Not much a bank does is completely riskless and without use of bank capital but it charges for this risk and capital usage. In this case, the capital used and credit risk taken by the bank are computed before the trade and charged for in the form of a higher locked-in yield. The game I describe in the article, along with some other games, are just bonuses. After all, you can't count on convexity bringing you profit if you only calculate its value after the trade is unwound.


Perhaps a decent analogy would be a loan. When a bank lends money to a client it is taking credit risk and using up capital. It is not a riskless arbitrage between the money it "borrows" from depositors and the money it lends to borrowers. And those factors go into the loan rate the bank charges the borrower. However, what if the bank somehow instituted a formula for calculating the client's loan payments that tricked the client into paying more than it should for the agreed upon interest rate and did so in a way that left the client none-the-wiser?

That's the basic idea anyway…hope it makes sense...

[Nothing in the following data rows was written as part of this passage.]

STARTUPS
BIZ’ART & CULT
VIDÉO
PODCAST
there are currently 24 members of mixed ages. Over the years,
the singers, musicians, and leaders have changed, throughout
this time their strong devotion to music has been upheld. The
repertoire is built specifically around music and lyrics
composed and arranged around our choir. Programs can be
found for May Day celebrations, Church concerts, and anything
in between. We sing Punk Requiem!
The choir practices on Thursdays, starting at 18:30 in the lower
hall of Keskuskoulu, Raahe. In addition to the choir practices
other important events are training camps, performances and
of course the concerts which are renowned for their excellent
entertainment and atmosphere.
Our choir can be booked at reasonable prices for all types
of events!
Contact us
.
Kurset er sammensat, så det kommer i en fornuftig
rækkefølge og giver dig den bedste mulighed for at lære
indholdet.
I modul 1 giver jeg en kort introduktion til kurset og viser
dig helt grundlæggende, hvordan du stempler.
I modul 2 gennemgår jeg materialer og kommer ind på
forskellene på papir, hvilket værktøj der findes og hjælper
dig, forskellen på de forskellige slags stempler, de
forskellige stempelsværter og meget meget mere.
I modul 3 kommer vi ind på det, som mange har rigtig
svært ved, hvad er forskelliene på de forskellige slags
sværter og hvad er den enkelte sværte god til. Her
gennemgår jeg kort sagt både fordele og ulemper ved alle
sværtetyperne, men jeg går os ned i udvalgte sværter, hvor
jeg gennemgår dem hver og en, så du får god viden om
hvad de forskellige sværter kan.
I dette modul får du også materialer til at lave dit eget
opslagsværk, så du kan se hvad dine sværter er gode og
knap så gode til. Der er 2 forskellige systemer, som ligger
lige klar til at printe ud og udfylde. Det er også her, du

Sun, 04/03/2011 - 20:56 | 1130745 Omer Rosen
Omer Rosen's picture

Also, back to rate locks for a second...their time on the bank's books is measured in hours, days, weeks, or at most months...not for the length of the underlying Treasury security…because they are put on to hedge an upcoming new issue and will be unwound when that new issue occurs...so capital use/credit risk are not significant hurdles to, well, hurdle. Yet a basis point earned on a rate lock is the same order of magnitude as a basis point earned on other instruments (such as swaps) that are usually on the bank's books for their full tenor. For example, when a bank swaps a company's 10-year bond from fixed to floating, that swap, from a capital use/credit risk perspective, will be on the bank's books for 10 years (barring an early unwind). From that perspective, rate locks are great for the bank…make 10-year money without 10-year capital usage/credit risk.

Okay I've been dancing around RORAC for a couple of comments now without wanting to get into it...I preferred to talk about all this in simpler terms...but if you want more info about this kind of stuff that's what I would start with...google will then lead you to a host of other similar sounding acronyms...

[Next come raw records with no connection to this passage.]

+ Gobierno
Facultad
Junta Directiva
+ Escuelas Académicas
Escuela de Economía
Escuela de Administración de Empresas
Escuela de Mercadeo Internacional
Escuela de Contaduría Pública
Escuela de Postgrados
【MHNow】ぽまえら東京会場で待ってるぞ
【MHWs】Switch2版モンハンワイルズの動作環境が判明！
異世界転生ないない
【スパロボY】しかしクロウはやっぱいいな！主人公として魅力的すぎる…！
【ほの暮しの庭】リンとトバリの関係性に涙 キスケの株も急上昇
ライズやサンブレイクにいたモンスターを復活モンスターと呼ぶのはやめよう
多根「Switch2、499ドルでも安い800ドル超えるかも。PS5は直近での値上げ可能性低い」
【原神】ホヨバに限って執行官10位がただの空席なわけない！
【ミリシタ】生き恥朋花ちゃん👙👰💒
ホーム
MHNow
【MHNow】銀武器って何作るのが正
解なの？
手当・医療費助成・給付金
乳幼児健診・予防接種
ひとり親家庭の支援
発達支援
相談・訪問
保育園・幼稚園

Sun, 04/03/2011 - 18:54 | 1130595 Omer Rosen
Omer Rosen's picture

Just a general note…a lot of the comments have focused on the ins and outs of rate locks and how the conexity trick worked, which is understandable. However, I did not set out with the goal of stamping out abuses in the settlement of Treasury rate locks...I only sought to give an example, from the mouth of an insider, of a type of behavior. An example that was detailed, (relatively) easy to understand, regarding a product much simpler than the ones that played a part in the crisis yet exemplifying similar behavior to that seen as causing the crisis...an example impossible to dismiss or obscure with words because it is so obvious and simple...But the example itself was not the point...the behavior it exemplified was the point.

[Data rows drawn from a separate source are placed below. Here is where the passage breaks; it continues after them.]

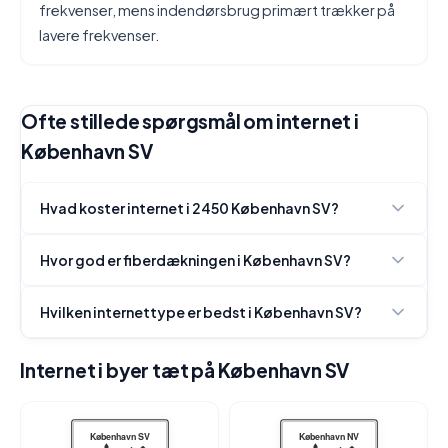
frekvenser, mens indendørsbrug primært trækker på
lavere frekvenser.
Ofte stillede spørgsmål om internet i
København SV
Hvad koster internet i 2450 København SV?
Hvor god er fiberdækningen i København SV?
Hvilken internettype er bedst i København SV?
Internet i byer tæt på København SV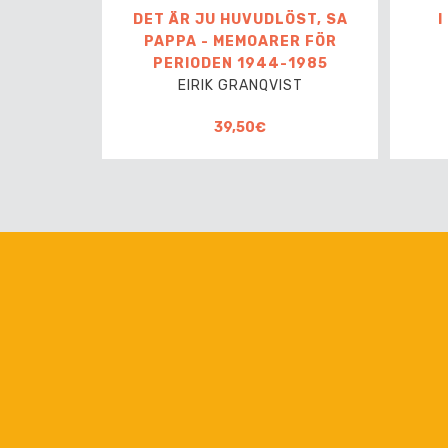
DET ÄR JU HUVUDLÖST, SA
I
PAPPA - MEMOARER FÖR
PERIODEN 1944-1985
EIRIK GRANQVIST
39,50€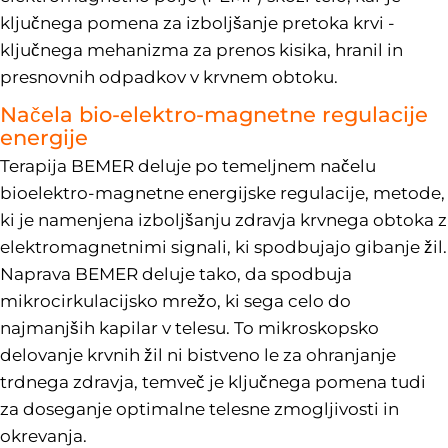
ključnega pomena za izboljšanje pretoka krvi -
ključnega mehanizma za prenos kisika, hranil in
presnovnih odpadkov v krvnem obtoku.
Načela bio-elektro-magnetne regulacije
energije
Terapija BEMER deluje po temeljnem načelu
bioelektro-magnetne energijske regulacije, metode,
ki je namenjena izboljšanju zdravja krvnega obtoka z
elektromagnetnimi signali, ki spodbujajo gibanje žil.
Naprava BEMER deluje tako, da spodbuja
mikrocirkulacijsko mrežo, ki sega celo do
najmanjših kapilar v telesu. To mikroskopsko
delovanje krvnih žil ni bistveno le za ohranjanje
trdnega zdravja, temveč je ključnega pomena tudi
za doseganje optimalne telesne zmogljivosti in
okrevanja.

Wed, 06/15/2011 - 09:24 | 1370607 Anonymous Hand
Anonymous Hand's picture

I just wanted to come back a month later and say "Thanks", OR. This is one of those great chestnuts that can be used to open people's eyes repeatedly. (If you can edit the article, I'd advise placing your "100/90" settlement comment in the main body, so as to eliminate the one main sticky objection people have when reading it the first time.)